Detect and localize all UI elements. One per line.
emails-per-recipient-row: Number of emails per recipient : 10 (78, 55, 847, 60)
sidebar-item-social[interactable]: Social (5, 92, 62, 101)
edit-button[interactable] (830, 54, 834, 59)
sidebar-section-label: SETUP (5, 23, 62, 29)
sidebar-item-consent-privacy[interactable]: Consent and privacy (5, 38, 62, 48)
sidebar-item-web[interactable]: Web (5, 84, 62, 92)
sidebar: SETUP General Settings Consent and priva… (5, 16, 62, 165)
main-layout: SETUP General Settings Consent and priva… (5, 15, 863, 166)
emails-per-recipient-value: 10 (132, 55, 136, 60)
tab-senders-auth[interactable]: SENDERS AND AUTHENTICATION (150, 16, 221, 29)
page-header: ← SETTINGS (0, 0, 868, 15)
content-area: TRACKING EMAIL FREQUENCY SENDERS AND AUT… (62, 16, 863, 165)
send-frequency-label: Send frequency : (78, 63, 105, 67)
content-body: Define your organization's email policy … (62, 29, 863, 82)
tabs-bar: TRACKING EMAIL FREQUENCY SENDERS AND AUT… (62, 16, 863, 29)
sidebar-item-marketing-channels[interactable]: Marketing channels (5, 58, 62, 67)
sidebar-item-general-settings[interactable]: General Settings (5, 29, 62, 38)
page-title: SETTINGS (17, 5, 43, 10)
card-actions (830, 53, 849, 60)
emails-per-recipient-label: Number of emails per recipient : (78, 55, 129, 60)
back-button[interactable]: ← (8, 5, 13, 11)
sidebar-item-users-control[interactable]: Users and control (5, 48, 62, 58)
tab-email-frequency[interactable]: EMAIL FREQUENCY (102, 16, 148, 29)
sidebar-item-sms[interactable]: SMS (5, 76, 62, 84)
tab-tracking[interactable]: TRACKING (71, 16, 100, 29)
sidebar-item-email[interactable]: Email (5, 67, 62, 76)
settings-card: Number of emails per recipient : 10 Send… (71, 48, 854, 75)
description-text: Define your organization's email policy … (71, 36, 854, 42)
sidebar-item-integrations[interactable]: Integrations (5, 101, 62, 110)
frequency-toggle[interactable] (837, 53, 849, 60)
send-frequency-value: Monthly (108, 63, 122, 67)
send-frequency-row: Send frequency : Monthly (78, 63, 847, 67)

═══

• Your goal
Reproduce the data shown above in its entirety, keeping each word as it is.

• Reply
Detect and localize all UI elements. One per line.
emails-per-recipient-row: Number of emails per recipient : 10 (78, 55, 847, 60)
sidebar-item-social[interactable]: Social (5, 92, 62, 101)
edit-button[interactable] (830, 54, 834, 59)
sidebar-section-label: SETUP (5, 23, 62, 29)
sidebar-item-consent-privacy[interactable]: Consent and privacy (5, 38, 62, 48)
sidebar-item-web[interactable]: Web (5, 84, 62, 92)
sidebar: SETUP General Settings Consent and priva… (5, 16, 62, 165)
main-layout: SETUP General Settings Consent and priva… (5, 15, 863, 166)
emails-per-recipient-value: 10 (132, 55, 136, 60)
tab-senders-auth[interactable]: SENDERS AND AUTHENTICATION (150, 16, 221, 29)
page-header: ← SETTINGS (0, 0, 868, 15)
content-area: TRACKING EMAIL FREQUENCY SENDERS AND AUT… (62, 16, 863, 165)
send-frequency-label: Send frequency : (78, 63, 105, 67)
content-body: Define your organization's email policy … (62, 29, 863, 82)
tabs-bar: TRACKING EMAIL FREQUENCY SENDERS AND AUT… (62, 16, 863, 29)
sidebar-item-marketing-channels[interactable]: Marketing channels (5, 58, 62, 67)
sidebar-item-general-settings[interactable]: General Settings (5, 29, 62, 38)
page-title: SETTINGS (17, 5, 43, 10)
card-actions (830, 53, 849, 60)
emails-per-recipient-label: Number of emails per recipient : (78, 55, 129, 60)
back-button[interactable]: ← (8, 5, 13, 11)
sidebar-item-users-control[interactable]: Users and control (5, 48, 62, 58)
tab-email-frequency[interactable]: EMAIL FREQUENCY (102, 16, 148, 29)
sidebar-item-sms[interactable]: SMS (5, 76, 62, 84)
tab-tracking[interactable]: TRACKING (71, 16, 100, 29)
sidebar-item-email[interactable]: Email (5, 67, 62, 76)
settings-card: Number of emails per recipient : 10 Send… (71, 48, 854, 75)
description-text: Define your organization's email policy … (71, 36, 854, 42)
sidebar-item-integrations[interactable]: Integrations (5, 101, 62, 110)
frequency-toggle[interactable] (837, 53, 849, 60)
send-frequency-value: Monthly (108, 63, 122, 67)
send-frequency-row: Send frequency : Monthly (78, 63, 847, 67)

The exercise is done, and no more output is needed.